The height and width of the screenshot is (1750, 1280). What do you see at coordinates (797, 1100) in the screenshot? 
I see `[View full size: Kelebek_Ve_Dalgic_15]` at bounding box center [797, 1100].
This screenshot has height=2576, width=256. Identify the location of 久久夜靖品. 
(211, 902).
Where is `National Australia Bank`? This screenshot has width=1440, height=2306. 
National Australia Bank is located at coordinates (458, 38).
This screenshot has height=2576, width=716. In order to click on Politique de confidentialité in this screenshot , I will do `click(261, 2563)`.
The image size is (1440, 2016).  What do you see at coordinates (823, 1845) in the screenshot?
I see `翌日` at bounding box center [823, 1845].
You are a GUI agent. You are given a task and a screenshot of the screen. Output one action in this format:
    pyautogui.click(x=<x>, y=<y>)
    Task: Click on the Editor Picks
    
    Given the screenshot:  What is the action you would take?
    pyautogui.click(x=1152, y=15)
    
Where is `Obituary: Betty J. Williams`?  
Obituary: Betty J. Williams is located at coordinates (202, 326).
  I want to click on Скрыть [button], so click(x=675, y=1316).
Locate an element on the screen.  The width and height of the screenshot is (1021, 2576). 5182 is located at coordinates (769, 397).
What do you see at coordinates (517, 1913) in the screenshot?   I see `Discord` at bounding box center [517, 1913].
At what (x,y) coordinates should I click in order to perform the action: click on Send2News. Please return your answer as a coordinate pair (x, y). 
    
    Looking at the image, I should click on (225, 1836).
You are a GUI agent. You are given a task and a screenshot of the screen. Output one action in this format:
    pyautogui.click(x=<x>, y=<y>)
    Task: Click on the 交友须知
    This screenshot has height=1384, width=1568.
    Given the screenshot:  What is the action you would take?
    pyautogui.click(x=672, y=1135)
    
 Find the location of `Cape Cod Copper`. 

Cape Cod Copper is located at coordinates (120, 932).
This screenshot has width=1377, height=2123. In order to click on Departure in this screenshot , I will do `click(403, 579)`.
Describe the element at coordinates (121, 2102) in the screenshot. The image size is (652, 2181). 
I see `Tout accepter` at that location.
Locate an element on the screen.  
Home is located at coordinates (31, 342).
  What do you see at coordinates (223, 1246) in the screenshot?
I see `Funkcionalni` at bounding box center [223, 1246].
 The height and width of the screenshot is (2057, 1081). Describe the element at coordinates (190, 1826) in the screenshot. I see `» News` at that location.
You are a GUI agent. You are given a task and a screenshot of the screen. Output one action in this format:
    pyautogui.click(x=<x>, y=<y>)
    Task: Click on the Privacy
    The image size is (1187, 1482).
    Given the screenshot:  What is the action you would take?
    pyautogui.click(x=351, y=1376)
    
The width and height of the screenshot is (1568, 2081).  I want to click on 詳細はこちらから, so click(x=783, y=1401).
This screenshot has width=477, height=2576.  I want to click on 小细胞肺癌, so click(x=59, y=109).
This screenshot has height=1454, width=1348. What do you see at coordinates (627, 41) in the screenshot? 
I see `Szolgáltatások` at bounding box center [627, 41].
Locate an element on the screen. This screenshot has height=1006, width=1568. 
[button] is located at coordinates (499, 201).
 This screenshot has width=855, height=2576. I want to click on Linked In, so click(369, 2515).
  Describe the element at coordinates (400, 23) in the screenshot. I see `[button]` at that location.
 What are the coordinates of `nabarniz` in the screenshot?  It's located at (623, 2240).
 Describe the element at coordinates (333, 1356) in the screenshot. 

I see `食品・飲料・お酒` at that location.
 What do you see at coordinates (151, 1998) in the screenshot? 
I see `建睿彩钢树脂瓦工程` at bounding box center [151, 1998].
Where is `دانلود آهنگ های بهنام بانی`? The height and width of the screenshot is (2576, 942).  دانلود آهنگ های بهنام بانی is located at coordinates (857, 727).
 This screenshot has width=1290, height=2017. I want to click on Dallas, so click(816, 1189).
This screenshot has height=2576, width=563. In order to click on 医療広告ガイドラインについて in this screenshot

-*-

#### What to do
Each record has to be given again exactly as written.

#### Solution below
The height and width of the screenshot is (1750, 1280). What do you see at coordinates (797, 1100) in the screenshot? 
I see `[View full size: Kelebek_Ve_Dalgic_15]` at bounding box center [797, 1100].
This screenshot has height=2576, width=256. Identify the location of 久久夜靖品. 
(211, 902).
Where is `National Australia Bank`? This screenshot has width=1440, height=2306. 
National Australia Bank is located at coordinates (458, 38).
This screenshot has height=2576, width=716. In order to click on Politique de confidentialité in this screenshot , I will do `click(261, 2563)`.
The image size is (1440, 2016).  What do you see at coordinates (823, 1845) in the screenshot?
I see `翌日` at bounding box center [823, 1845].
You are a GUI agent. You are given a task and a screenshot of the screen. Output one action in this format:
    pyautogui.click(x=<x>, y=<y>)
    Task: Click on the Editor Picks
    
    Given the screenshot:  What is the action you would take?
    pyautogui.click(x=1152, y=15)
    
Where is `Obituary: Betty J. Williams`?  
Obituary: Betty J. Williams is located at coordinates (202, 326).
  I want to click on Скрыть [button], so click(x=675, y=1316).
Locate an element on the screen.  The width and height of the screenshot is (1021, 2576). 5182 is located at coordinates (769, 397).
What do you see at coordinates (517, 1913) in the screenshot?   I see `Discord` at bounding box center [517, 1913].
At what (x,y) coordinates should I click in order to perform the action: click on Send2News. Please return your answer as a coordinate pair (x, y). 
    
    Looking at the image, I should click on (225, 1836).
You are a GUI agent. You are given a task and a screenshot of the screen. Output one action in this format:
    pyautogui.click(x=<x>, y=<y>)
    Task: Click on the 交友须知
    This screenshot has height=1384, width=1568.
    Given the screenshot:  What is the action you would take?
    pyautogui.click(x=672, y=1135)
    
 Find the location of `Cape Cod Copper`. 

Cape Cod Copper is located at coordinates (120, 932).
This screenshot has width=1377, height=2123. In order to click on Departure in this screenshot , I will do `click(403, 579)`.
Describe the element at coordinates (121, 2102) in the screenshot. The image size is (652, 2181). 
I see `Tout accepter` at that location.
Locate an element on the screen.  
Home is located at coordinates (31, 342).
  What do you see at coordinates (223, 1246) in the screenshot?
I see `Funkcionalni` at bounding box center [223, 1246].
 The height and width of the screenshot is (2057, 1081). Describe the element at coordinates (190, 1826) in the screenshot. I see `» News` at that location.
You are a GUI agent. You are given a task and a screenshot of the screen. Output one action in this format:
    pyautogui.click(x=<x>, y=<y>)
    Task: Click on the Privacy
    The image size is (1187, 1482).
    Given the screenshot:  What is the action you would take?
    pyautogui.click(x=351, y=1376)
    
The width and height of the screenshot is (1568, 2081).  I want to click on 詳細はこちらから, so click(x=783, y=1401).
This screenshot has width=477, height=2576.  I want to click on 小细胞肺癌, so click(x=59, y=109).
This screenshot has height=1454, width=1348. What do you see at coordinates (627, 41) in the screenshot? 
I see `Szolgáltatások` at bounding box center [627, 41].
Locate an element on the screen. This screenshot has height=1006, width=1568. 
[button] is located at coordinates (499, 201).
 This screenshot has width=855, height=2576. I want to click on Linked In, so click(369, 2515).
  Describe the element at coordinates (400, 23) in the screenshot. I see `[button]` at that location.
 What are the coordinates of `nabarniz` in the screenshot?  It's located at (623, 2240).
 Describe the element at coordinates (333, 1356) in the screenshot. 

I see `食品・飲料・お酒` at that location.
 What do you see at coordinates (151, 1998) in the screenshot? 
I see `建睿彩钢树脂瓦工程` at bounding box center [151, 1998].
Where is `دانلود آهنگ های بهنام بانی`? The height and width of the screenshot is (2576, 942).  دانلود آهنگ های بهنام بانی is located at coordinates (857, 727).
 This screenshot has width=1290, height=2017. I want to click on Dallas, so click(816, 1189).
This screenshot has height=2576, width=563. In order to click on 医療広告ガイドラインについて in this screenshot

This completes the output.